Could this be how "Gold destroys the Fed"? Inquiring minds wanna know.
Nice link, thanks!
That guy posts daily, often even more detailed. Amazingly brilliant mind. Gotta love his username too.
Also want to shout out Wallstreetsilver and to say that even though gold looks to do well, silver still has plenty of fundamentals behind it pointing to an improving gold/silver ratio currently ~80:1 to head towards ~55:1 regardless of whether gold price rises
Been following the squeeze over a year. Have a few hundred Oz myself but the price is lower than it was all of last year, really. It's frustrating but the more people stack, the closer we get. It's the physical equivalent of GME
The lower commodity price with real inflation roaring at +10% is the absolute proof of market manipulation. The price itself is what’s known as a “steal”.
I am trying to understand his posts. Looks like I need to take a crash course in Comex terminology and process to fully understand what all the things like "gold arriving", "inactive month", etc means. Worth investing the time on it.
Inactive months are more tha that don't generally see as much volume in trade. They are usually the same year by year.
Gold arriving is usually when the metals banks move some of their stock into the COMEX vaults, usually to replace gold that has been delivered to customers demanding delivery of gold they are entitled to.
The ponsi scheme is that when people buy gold in "unallocated vaults" they don't buy actual gold, rather the promise that if they demand delivery they will get gold.
So if there are 100oz in unallocated pool, the banks will often sell that same gold to several customers and they all own it thinking it's theirs. Typically no one demands delivery of large amounts of metals because they want it to be "kept safe"
That fractional reserve dealing makes the price of gold be kept down because on paper it shows that so much has been sold (when in reality it's the same gold being sold again and again having multiple unwitting owners).
Banks also sell their own gold to each other (without ever moving it, just changing the owner of it on paper) to keep prices down.

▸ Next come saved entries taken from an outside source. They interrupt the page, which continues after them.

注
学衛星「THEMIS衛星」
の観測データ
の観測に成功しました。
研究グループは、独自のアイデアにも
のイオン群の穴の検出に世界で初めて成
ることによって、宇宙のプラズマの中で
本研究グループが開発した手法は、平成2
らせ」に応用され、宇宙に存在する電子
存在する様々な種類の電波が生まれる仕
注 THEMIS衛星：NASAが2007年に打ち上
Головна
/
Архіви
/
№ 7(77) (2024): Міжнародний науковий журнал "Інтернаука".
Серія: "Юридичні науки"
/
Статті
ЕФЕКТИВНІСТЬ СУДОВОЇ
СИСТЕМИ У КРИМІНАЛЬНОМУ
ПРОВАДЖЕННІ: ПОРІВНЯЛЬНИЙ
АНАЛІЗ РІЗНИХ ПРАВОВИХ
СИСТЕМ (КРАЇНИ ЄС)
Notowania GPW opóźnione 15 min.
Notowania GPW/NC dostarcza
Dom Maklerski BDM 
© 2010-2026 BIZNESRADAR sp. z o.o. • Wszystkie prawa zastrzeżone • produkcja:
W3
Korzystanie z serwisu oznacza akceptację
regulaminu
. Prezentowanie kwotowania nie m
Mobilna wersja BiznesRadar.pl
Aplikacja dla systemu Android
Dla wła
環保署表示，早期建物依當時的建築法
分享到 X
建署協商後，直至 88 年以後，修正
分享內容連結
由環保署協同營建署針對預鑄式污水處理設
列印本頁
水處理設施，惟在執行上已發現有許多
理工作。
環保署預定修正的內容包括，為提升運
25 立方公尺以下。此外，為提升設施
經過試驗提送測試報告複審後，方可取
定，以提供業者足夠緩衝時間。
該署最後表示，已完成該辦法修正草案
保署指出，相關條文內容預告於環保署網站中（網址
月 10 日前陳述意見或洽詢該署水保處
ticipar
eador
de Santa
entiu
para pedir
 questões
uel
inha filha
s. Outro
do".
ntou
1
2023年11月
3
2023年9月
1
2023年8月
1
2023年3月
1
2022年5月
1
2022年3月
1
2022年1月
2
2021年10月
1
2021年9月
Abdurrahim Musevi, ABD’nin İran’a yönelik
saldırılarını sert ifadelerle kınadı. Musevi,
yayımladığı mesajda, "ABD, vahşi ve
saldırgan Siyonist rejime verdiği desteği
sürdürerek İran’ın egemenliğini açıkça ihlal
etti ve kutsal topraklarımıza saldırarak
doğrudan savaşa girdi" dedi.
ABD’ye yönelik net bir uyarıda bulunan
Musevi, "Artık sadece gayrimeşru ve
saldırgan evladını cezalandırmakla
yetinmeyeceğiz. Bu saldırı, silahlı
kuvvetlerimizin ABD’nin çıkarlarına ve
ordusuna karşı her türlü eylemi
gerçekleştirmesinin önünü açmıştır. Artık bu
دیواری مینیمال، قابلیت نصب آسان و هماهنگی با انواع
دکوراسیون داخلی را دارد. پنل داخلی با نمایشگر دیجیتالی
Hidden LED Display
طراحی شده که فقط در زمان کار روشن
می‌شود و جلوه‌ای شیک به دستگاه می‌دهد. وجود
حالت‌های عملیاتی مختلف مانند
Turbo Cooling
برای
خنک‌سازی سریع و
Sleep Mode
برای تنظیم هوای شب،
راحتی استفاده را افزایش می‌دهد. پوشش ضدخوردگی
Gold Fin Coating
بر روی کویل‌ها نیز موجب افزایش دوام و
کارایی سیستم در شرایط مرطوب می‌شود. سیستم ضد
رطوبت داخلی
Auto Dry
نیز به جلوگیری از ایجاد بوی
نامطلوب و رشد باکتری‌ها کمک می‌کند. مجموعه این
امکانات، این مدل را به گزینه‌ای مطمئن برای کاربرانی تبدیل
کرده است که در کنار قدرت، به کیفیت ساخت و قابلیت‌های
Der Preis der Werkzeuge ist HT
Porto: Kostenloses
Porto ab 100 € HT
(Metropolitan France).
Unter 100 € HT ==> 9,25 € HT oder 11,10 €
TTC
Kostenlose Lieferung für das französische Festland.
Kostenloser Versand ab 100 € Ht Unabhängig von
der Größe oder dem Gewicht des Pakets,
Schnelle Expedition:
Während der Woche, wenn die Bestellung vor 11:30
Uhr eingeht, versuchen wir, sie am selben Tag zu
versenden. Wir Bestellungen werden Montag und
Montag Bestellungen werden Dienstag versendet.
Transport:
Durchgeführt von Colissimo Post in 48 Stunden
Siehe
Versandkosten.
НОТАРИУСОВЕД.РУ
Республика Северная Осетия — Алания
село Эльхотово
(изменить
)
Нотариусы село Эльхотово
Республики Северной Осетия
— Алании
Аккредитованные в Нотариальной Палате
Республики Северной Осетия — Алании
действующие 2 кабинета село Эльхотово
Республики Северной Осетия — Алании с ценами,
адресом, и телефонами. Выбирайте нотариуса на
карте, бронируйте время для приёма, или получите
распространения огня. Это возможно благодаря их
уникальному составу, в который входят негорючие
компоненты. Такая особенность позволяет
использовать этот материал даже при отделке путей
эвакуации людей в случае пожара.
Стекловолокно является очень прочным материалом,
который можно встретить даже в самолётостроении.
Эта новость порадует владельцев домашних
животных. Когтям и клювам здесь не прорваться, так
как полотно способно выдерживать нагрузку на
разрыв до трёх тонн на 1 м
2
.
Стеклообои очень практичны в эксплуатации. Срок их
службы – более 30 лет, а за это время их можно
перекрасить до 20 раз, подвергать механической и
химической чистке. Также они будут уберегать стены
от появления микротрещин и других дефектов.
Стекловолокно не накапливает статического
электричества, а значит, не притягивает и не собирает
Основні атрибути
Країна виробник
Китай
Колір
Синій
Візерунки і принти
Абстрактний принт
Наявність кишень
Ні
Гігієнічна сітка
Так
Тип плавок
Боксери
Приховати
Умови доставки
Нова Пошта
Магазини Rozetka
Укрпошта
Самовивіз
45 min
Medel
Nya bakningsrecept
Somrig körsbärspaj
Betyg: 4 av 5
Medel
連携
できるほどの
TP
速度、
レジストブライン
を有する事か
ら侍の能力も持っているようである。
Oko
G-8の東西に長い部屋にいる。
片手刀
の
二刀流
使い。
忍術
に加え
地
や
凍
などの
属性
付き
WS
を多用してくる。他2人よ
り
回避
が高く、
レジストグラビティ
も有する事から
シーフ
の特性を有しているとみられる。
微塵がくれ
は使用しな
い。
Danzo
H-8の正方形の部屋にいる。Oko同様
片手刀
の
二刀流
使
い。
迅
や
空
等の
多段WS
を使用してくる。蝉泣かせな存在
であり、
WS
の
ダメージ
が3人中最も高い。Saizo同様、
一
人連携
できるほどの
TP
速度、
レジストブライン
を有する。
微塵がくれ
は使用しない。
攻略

However the last year, many people wisened up and have been demanding delivery of silver and gold, causing the banks to have to put in their own stock to replace what has been delivered. As people keep demanding delivery, banks are getting their bluff called.
Of course they can always default and settle for cash as per their contract to those demanding delivery of non existing stock, but that will blow the lid off the scheme.
For bullion buyers in the retail side (people buying coins, rounds, bars, etc) they aren't directly affecting the comex as the comex deals with contracts (5000oz of silver per contract) and they get supply from producers. The coin buyers are retail and its a different side of things, but the more goes to retailers, the less there is for COMEX and the British and Australian equivalents.
There were massive shortages on the retail end and the Perth Mint (Australia gov mint) was set back MONTHS and set limits on retail purchases but swore they had the supply. They resorted to buying silver from China at one point to keep up lmao.
Then they released a picture of some guy standing by some bars and used that as proof that they have plenty of silver. He became a meme.
Hey, thanks for this really useful post. You should perhaps think about making a new post or series of posts - like "Primer on Comex and their Shenanigans" or something like that. It would be massively useful for the people here.
So this is a thing? Is this reflected in their data? I see available pool and reserved pool but no unallocated pool.